▶ _PROBLEM TO WORK ON_
Across the entries, count the lines that include "elements" and report only that number.

▶ _RECORDS FOR THIS TASK_
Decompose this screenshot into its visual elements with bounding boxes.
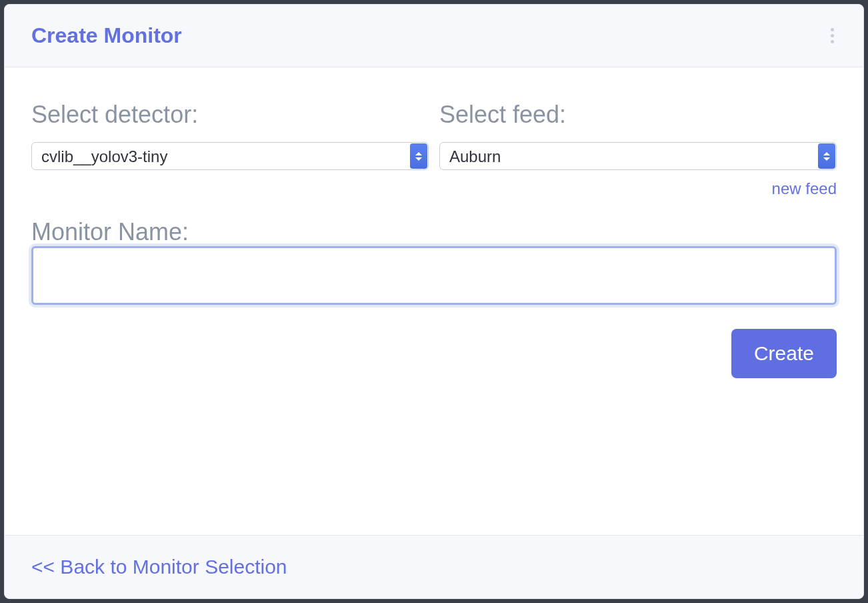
monitor-name-section: Monitor Name:: [31, 218, 837, 305]
form-row-selects: Select detector: cvlib__yolov3-tiny Sele…: [31, 101, 837, 198]
kebab-menu-icon[interactable]: [828, 25, 837, 46]
monitor-name-label: Monitor Name:: [31, 218, 189, 245]
detector-select-wrapper: cvlib__yolov3-tiny: [31, 142, 429, 170]
card-header: Create Monitor: [5, 5, 863, 67]
create-monitor-card: Create Monitor Select detector: cvlib__y…: [4, 4, 864, 599]
card-title: Create Monitor: [31, 23, 182, 48]
create-button-row: Create: [31, 329, 837, 378]
feed-col: Select feed: Auburn new feed: [439, 101, 837, 198]
create-button[interactable]: Create: [731, 329, 837, 378]
feed-select[interactable]: Auburn: [439, 142, 837, 170]
feed-label: Select feed:: [439, 101, 837, 129]
back-link[interactable]: << Back to Monitor Selection: [31, 556, 287, 578]
monitor-name-input[interactable]: [31, 246, 837, 305]
feed-select-wrapper: Auburn: [439, 142, 837, 170]
card-footer: << Back to Monitor Selection: [5, 535, 863, 598]
detector-col: Select detector: cvlib__yolov3-tiny: [31, 101, 429, 198]
detector-select[interactable]: cvlib__yolov3-tiny: [31, 142, 429, 170]
card-body: Select detector: cvlib__yolov3-tiny Sele…: [5, 67, 863, 535]
detector-label: Select detector:: [31, 101, 429, 129]
new-feed-link[interactable]: new feed: [439, 179, 837, 198]
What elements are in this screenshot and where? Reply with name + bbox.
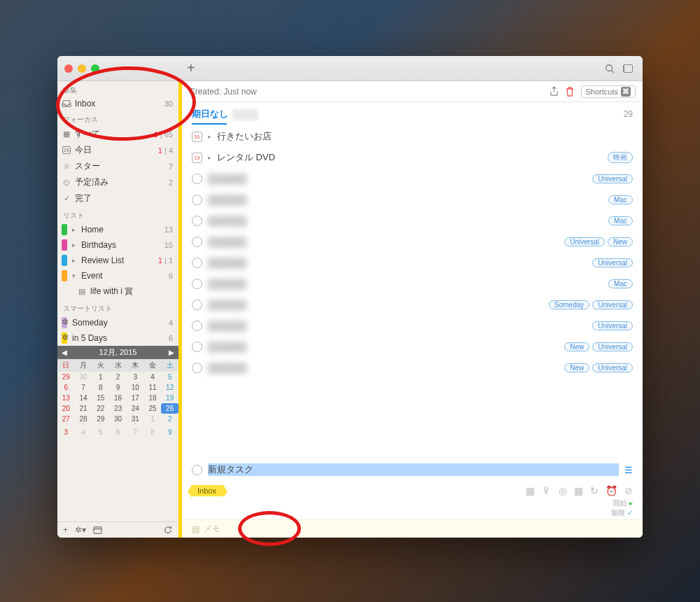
calendar-day[interactable]: 5 (92, 427, 109, 438)
task-row[interactable]: ██████UniversalNew (182, 231, 643, 252)
calendar-next[interactable]: ▶ (169, 349, 174, 356)
calendar-day[interactable]: 23 (109, 403, 127, 414)
location-icon[interactable]: ◎ (559, 485, 567, 496)
calendar-day[interactable]: 11 (144, 382, 162, 393)
task-checkbox[interactable] (192, 342, 202, 352)
calendar-day[interactable]: 15 (92, 393, 109, 403)
task-row[interactable]: ██████NewUniversal (182, 336, 643, 357)
calendar-day[interactable]: 8 (92, 382, 109, 393)
calendar-day[interactable]: 16 (109, 393, 127, 403)
memo-field[interactable]: ▤ メモ (182, 519, 643, 538)
calendar-day[interactable]: 17 (127, 393, 144, 403)
sidebar-list-item[interactable]: ▸Review List1 | 1 (57, 253, 178, 268)
sidebar-focus-item[interactable]: 26今日1 | 4 (57, 142, 178, 158)
tag[interactable]: Universal (592, 300, 633, 309)
calendar-day[interactable]: 9 (161, 427, 178, 438)
task-checkbox[interactable] (192, 195, 202, 205)
calendar-day[interactable]: 19 (161, 393, 178, 403)
calendar-day[interactable]: 13 (57, 393, 75, 403)
calendar-day[interactable]: 2 (161, 414, 178, 427)
calendar-day[interactable]: 7 (127, 427, 144, 438)
task-checkbox[interactable] (192, 321, 202, 331)
task-detail-icon[interactable]: ☰ (624, 465, 633, 475)
calendar-day[interactable]: 25 (144, 403, 162, 414)
tag[interactable]: Someday (549, 300, 589, 309)
calendar-day[interactable]: 18 (144, 393, 162, 403)
task-checkbox[interactable] (192, 174, 202, 184)
settings-icon[interactable]: ✲▾ (75, 525, 86, 535)
task-row[interactable]: ██████NewUniversal (182, 357, 643, 378)
tag[interactable]: Mac (608, 195, 633, 204)
calendar-day[interactable]: 27 (57, 414, 75, 427)
new-task-row[interactable]: 新規タスク ☰ (182, 459, 643, 480)
due-label[interactable]: 期限 (611, 509, 625, 517)
calendar-icon[interactable] (93, 526, 102, 534)
delete-icon[interactable] (566, 87, 574, 97)
calendar-day[interactable]: 31 (127, 414, 144, 427)
sidebar-inbox[interactable]: Inbox 30 (57, 97, 178, 111)
calendar-day[interactable]: 26 (161, 403, 178, 414)
tag[interactable]: New (608, 237, 633, 246)
calendar-day[interactable]: 24 (127, 403, 144, 414)
sidebar-smart-item[interactable]: ✲Someday4 (57, 315, 178, 330)
task-checkbox[interactable] (192, 465, 202, 475)
new-task-title[interactable]: 新規タスク (208, 463, 619, 476)
tag[interactable]: Universal (564, 237, 605, 246)
share-icon[interactable] (550, 86, 559, 97)
task-checkbox[interactable] (192, 363, 202, 373)
calendar-day[interactable]: 12 (161, 382, 178, 393)
calendar-day[interactable]: 1 (144, 414, 162, 427)
calendar-prev[interactable]: ◀ (62, 349, 67, 356)
task-date-box[interactable] (192, 132, 202, 142)
tag[interactable]: Mac (608, 279, 633, 288)
shortcuts-button[interactable]: Shortcuts⌘ (581, 85, 636, 98)
mini-calendar[interactable]: 日月火水木金土 29301234567891011121314151617181… (57, 359, 178, 438)
task-row[interactable]: ██████Universal (182, 168, 643, 189)
calendar-day[interactable]: 10 (127, 382, 144, 393)
add-button[interactable]: + (187, 60, 195, 76)
minimize-button[interactable] (78, 64, 86, 73)
calendar-day[interactable]: 30 (75, 372, 92, 382)
calendar-day[interactable]: 2 (109, 372, 127, 382)
calendar-day[interactable]: 14 (75, 393, 92, 403)
date-icon[interactable]: ▦ (574, 485, 583, 496)
calendar-day[interactable]: 6 (57, 382, 75, 393)
sidebar-focus-item[interactable]: ⏲予定済み2 (57, 174, 178, 190)
more-icon[interactable]: ⊘ (624, 485, 633, 496)
calendar-day[interactable]: 9 (109, 382, 127, 393)
calendar-day[interactable]: 28 (75, 414, 92, 427)
calendar-day[interactable]: 30 (109, 414, 127, 427)
sidebar-focus-item[interactable]: ▦すべて1 | 65 (57, 126, 178, 142)
calendar-day[interactable]: 4 (75, 427, 92, 438)
tag[interactable]: Universal (592, 342, 633, 351)
calendar-day[interactable]: 3 (57, 427, 75, 438)
task-checkbox[interactable] (192, 237, 202, 247)
sidebar-list-item[interactable]: ▸Birthdays15 (57, 237, 178, 253)
task-checkbox[interactable] (192, 279, 202, 289)
sidebar-smart-item[interactable]: ✲in 5 Days6 (57, 330, 178, 346)
tag[interactable]: Mac (608, 216, 633, 225)
start-label[interactable]: 開始 (613, 499, 627, 507)
add-list-icon[interactable]: + (63, 525, 68, 535)
calendar-day[interactable]: 1 (92, 372, 109, 382)
tag[interactable]: New (564, 363, 589, 372)
tag[interactable]: Universal (592, 321, 633, 330)
calendar-day[interactable]: 29 (57, 372, 75, 382)
reminder-icon[interactable]: ⏰ (606, 485, 617, 496)
zoom-button[interactable] (91, 64, 99, 73)
tag[interactable]: Universal (592, 363, 633, 372)
sidebar-list-item[interactable]: ▾Event6 (57, 268, 178, 284)
calendar-day[interactable]: 5 (161, 372, 178, 382)
sidebar-focus-item[interactable]: ☆スター7 (57, 158, 178, 174)
sidebar-list-item[interactable]: ▸Home13 (57, 222, 178, 237)
task-row[interactable]: ██████SomedayUniversal (182, 294, 643, 315)
calendar-day[interactable]: 20 (57, 403, 75, 414)
calendar-day[interactable]: 6 (109, 427, 127, 438)
mic-icon[interactable]: 🎙 (542, 485, 552, 496)
calendar-day[interactable]: 29 (92, 414, 109, 427)
task-row[interactable]: ▸行きたいお店 (182, 126, 643, 147)
calendar-day[interactable]: 3 (127, 372, 144, 382)
tag[interactable]: New (564, 342, 589, 351)
tag[interactable]: Universal (592, 258, 633, 267)
sidebar-focus-item[interactable]: ✓完了 (57, 190, 178, 206)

▶ _RESULT OF THE EXERCISE_
2